As for the clicker genre - It's kinda funny that this is brought up, because it's also commonly called the "idle game" genre. It's schtick is exponential progression: You start out with only 1 cookie, dollar or whatever and go up to billions of cookies "per second". How? Simple, by letting the game play for you. In other words: You get all the joy of progression (I already mentioned progression as something people enjoy) for pretty much no work, because the game does that for you. You just sit back and enjoy the escalating numbers and occasionally decide what to do with those numbers. It goes so far that clicking manually swiftly becomes unfeasible in the genre.
So, uhm...with that in mind, do you really want to call exponential progress for doing little to nothing a "robust reward system"? If you try to translate such a concept to this game, it would mean getting exponential iLvL increases just for for standing around AFK and sending your retainers off ever so often. While I can imagine that to be somewhat interesting, once you try to actually use that i9999999999 gear in content, the game would break horribly.
I posted in this thread back in the day to say that yes I am tired of tomestones and wanted something different. I have since reconsidered my position on the matter and came to a new conclusion.
I want the tomestone level gear to drop in higher difficulty dungeons with some sort of lockout, maybe once a day. However tomestones are still earned but rather than the only avenue to get gear, they would function as "rng insurance."
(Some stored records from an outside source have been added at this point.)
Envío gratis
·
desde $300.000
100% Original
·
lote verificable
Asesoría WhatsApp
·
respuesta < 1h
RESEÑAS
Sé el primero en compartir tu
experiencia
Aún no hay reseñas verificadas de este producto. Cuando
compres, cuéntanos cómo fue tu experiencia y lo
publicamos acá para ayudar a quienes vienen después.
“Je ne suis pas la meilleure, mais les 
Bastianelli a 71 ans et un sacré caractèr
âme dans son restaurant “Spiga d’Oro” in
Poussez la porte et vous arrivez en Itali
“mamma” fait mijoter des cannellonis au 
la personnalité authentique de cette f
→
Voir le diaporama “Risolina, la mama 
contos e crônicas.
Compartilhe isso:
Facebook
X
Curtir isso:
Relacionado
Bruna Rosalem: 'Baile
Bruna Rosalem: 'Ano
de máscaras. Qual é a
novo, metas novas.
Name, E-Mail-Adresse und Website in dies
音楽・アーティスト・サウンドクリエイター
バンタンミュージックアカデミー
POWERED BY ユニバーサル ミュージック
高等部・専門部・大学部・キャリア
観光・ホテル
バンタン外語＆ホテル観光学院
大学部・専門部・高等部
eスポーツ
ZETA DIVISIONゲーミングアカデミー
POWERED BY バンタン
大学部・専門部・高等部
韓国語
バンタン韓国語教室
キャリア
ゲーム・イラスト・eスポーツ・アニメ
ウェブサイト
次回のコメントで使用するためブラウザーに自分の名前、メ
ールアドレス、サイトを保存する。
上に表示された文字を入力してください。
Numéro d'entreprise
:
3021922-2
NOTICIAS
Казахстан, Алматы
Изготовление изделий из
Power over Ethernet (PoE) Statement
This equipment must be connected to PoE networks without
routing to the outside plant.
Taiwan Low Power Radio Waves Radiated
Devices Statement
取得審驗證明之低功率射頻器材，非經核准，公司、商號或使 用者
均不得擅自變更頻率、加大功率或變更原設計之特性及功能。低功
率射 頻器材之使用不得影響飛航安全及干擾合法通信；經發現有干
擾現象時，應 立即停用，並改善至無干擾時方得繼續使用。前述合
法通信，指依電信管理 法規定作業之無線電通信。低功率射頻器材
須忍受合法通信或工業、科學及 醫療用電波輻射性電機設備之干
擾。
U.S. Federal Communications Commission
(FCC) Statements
Expert is not the only way to get tomestones.
- PvP.
- Hunts.
- PotD.
- Treasure maps.
- Aquapolis.
- Wondrous Tails.
End game content gets beaten by players who don't /need/ the tome gear in 4 days. The weekly cap only punishes those of us who aren't as good. I dunno.... it's annoying but.... maybe keep the weekly cap but make it class specific. So we could get 450 tomes towards tank/healer/caster/melee whatever you earn the tomes on you can only spend them on that gear. I'd love to gear up my healer too but it's like... 4th on my list. So it's sitting in unmelded crafted gear.